• **EXERCISE REQUIREMENTS**
Determine the number of lines below that contain "która". Write nothing but that number.

• **TASK MATERIAL**

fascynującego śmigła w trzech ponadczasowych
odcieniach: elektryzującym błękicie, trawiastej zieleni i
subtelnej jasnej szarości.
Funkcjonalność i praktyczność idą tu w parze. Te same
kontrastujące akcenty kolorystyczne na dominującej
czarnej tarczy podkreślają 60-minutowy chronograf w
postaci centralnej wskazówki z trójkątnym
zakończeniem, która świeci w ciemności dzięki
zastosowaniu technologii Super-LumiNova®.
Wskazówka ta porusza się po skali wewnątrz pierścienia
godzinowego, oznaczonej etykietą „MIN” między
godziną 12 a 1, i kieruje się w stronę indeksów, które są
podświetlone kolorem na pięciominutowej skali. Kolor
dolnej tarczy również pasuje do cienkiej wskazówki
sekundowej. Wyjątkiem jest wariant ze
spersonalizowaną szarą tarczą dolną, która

• **EXERCISE ANSWER**
2